Google Generative AI

Supports completion, assistance, speech-to-text, and text-to-speech APIs through Google's Generative AI models. For more information, see Google Generative AI documentation.

Available Models:

| Model | Purpose | Max Input | Max Output | Notes | |-------|---------|-----------|------------|-------| | gemini-2.5-flash | Completion, Assistance, Speech-to-Text | 1M+ | 65K | Fast, cost-effective, supports caching for long context | | gemini-2.5-flash-lite | Completion, Assistance, Speech-to-Text | 1M+ | 65K | Fastest, most cost-effective, supports caching | | gemini-2.5-pro | Completion, Assistance, Speech-to-Text | 1M+ | 65K | Advanced reasoning, supports caching for long context | | gemini-3-flash-preview | Completion, Assistance, Speech-to-Text | 1M+ | 65K | Thinking model, requires temperature=1, configurable thinking levels | | gemini-3.1-flash-lite-preview | Completion, Assistance, Speech-to-Text | 1M+ | 65K | Most cost-efficient Gemini 3.x model | | gemini-3.1-pro-preview | Completion, Assistance, Speech-to-Text | 1M+ | 65K | Advanced reasoning with thinking capabilities, requires temperature=1 | | gemini-2.5-flash-preview-tts | Text-to-Speech | 8K | 16K | Preview TTS model with flash performance | | gemini-2.5-pro-preview-tts | Text-to-Speech | 8K | 16K | Preview TTS model with pro capabilities |

Note: Google Generative AI models support context caching for content longer than 32,768 tokens, which can significantly reduce costs for repeated queries on the same large context.

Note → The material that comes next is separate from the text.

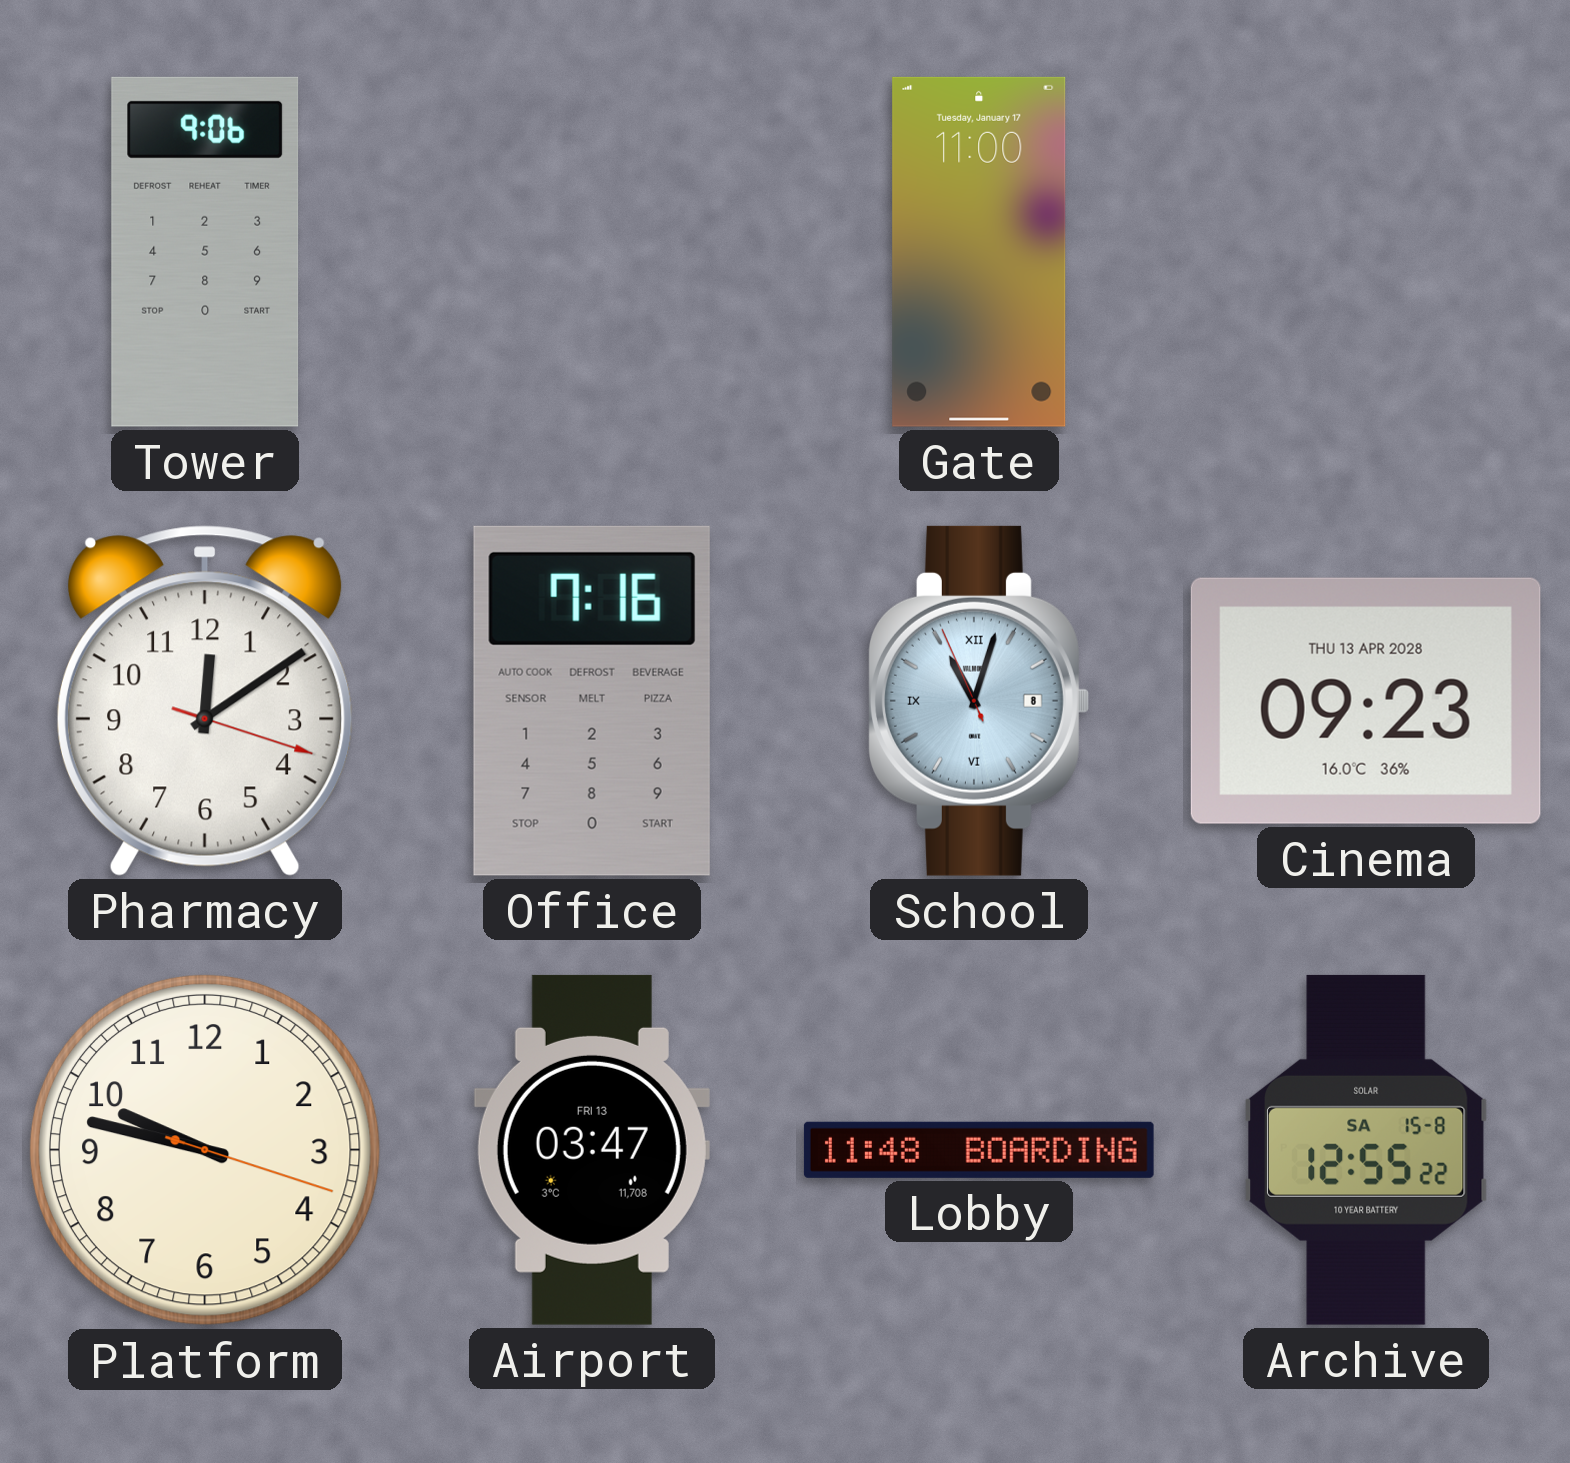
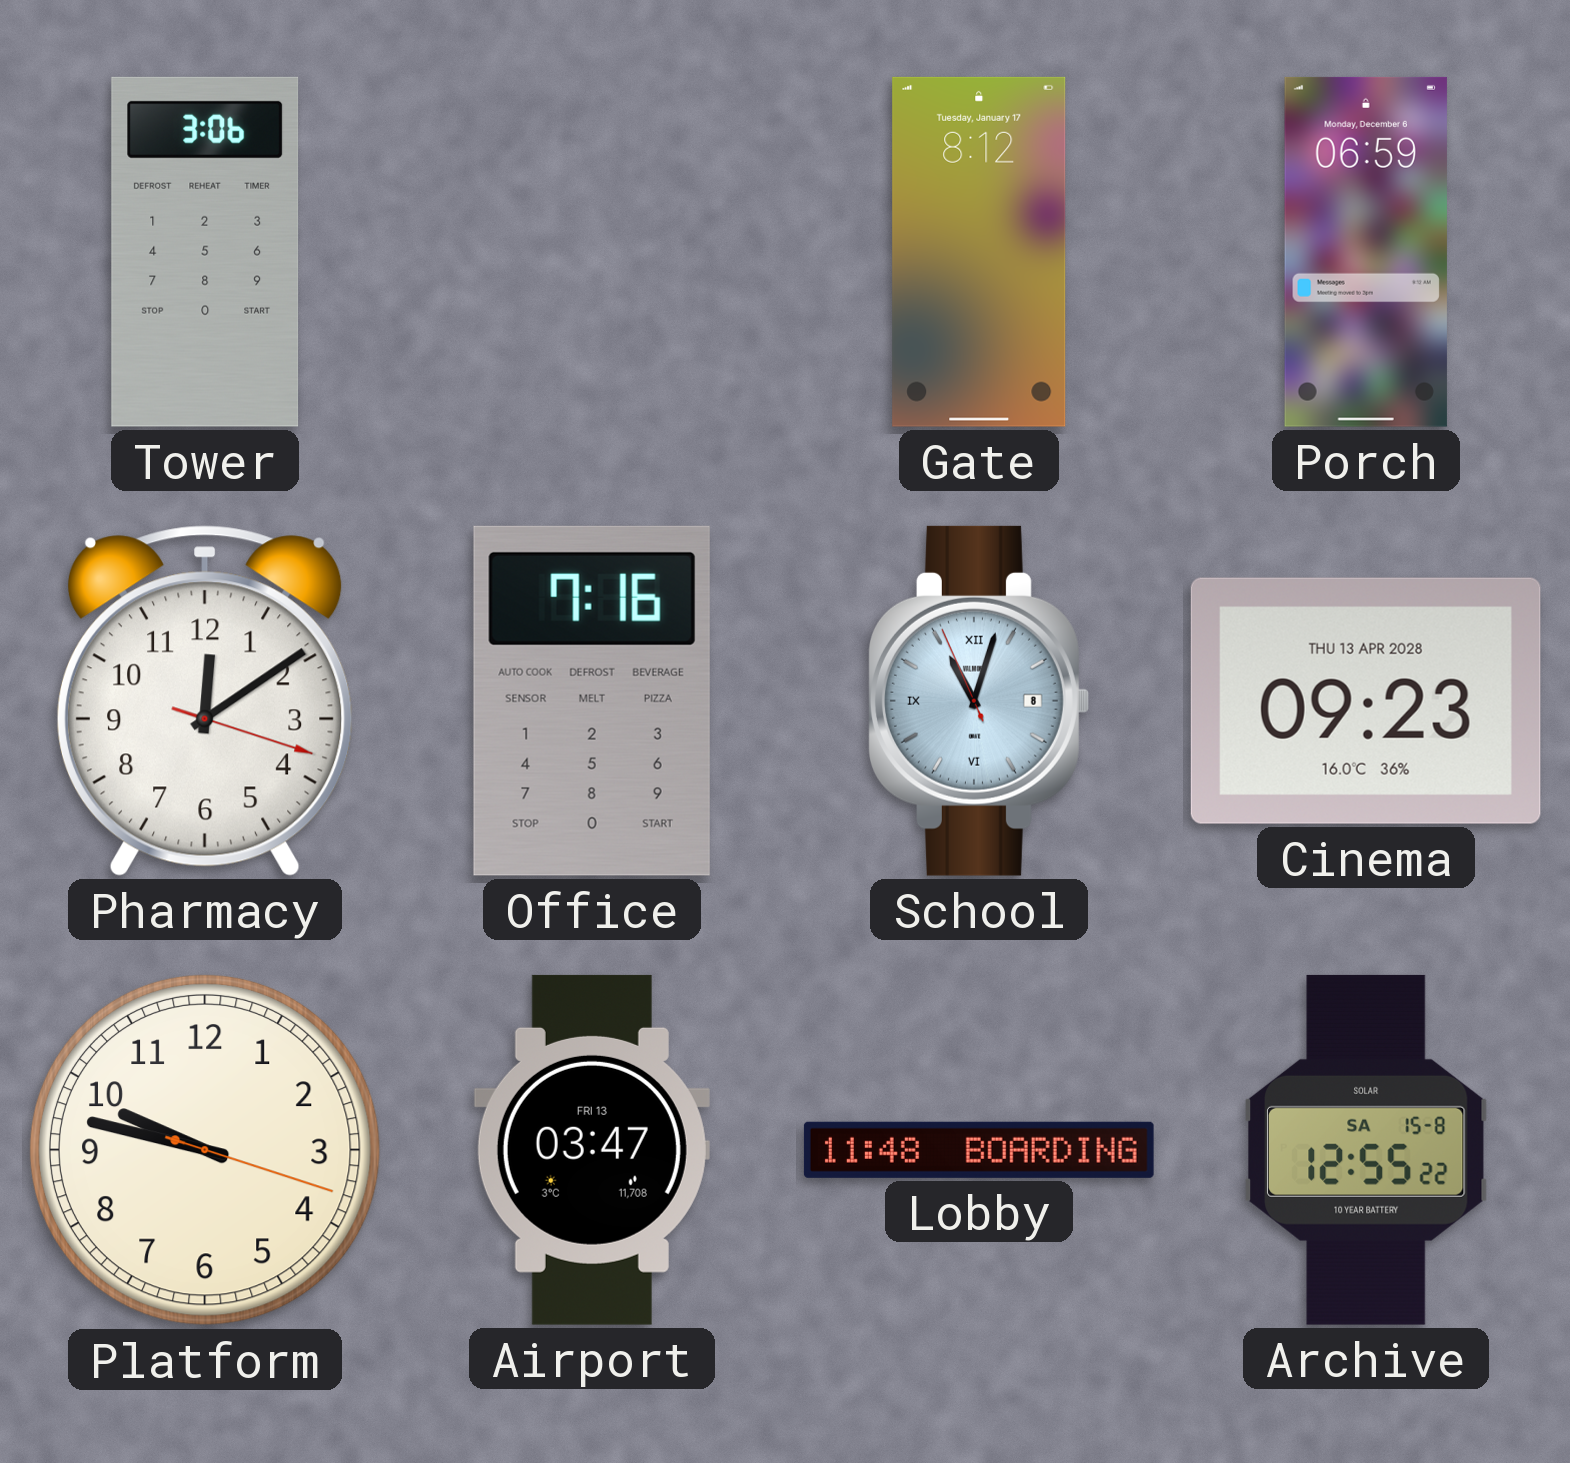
Tower: 9:06 -> 3:06
Gate: 11:00 -> 8:12
Porch: none -> 06:59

Gemini 3.x Thinking Model Configuration:

Applies to: gemini-3-flash-preview, gemini-3.1-pro-preview
Requires temperature: 1 (cannot be changed)
Supports thinkingConfig with thinkingLevel property (LOW, HIGH, THINKING_LEVEL_UNSPECIFIED)
Default thinking level is LOW

Testing

The LLM Gateway includes a comprehensive testing suite with both unit and integration tests.

Test Structure

The package includes:

Unit tests for core functionality (src/tests/unit/)
- Schema builder and validation tests
- Prompt template builder tests
- Utility function tests
Integration tests for all service types (src/tests/integration/)
- Real API integration tests with live providers
- Service-specific functionality tests
- Cross-provider compatibility tests
Shared test utilities (src/tests/integration/shared/)
- Reusable test patterns for common functionality
- Service initialization tests
- Logger integration tests
- Abort signal handling tests
- Reporter integration tests
- Instance caching tests
Test helpers for common testing utilities (src/tests/helpers.ts)
Mock implementations for testing environments
Audio test files for speech-to-text testing

Running Tests

# Run all tests with logging
npm test

# Run tests silently (without logs)
npm run test:silent

# Run only integration tests with verbose output
npm run test:integration

# Run specific test file
npm test -- LLMSchema.test.ts

# Run tests matching a pattern
npm test -- --testNamePattern="should handle basic schemas"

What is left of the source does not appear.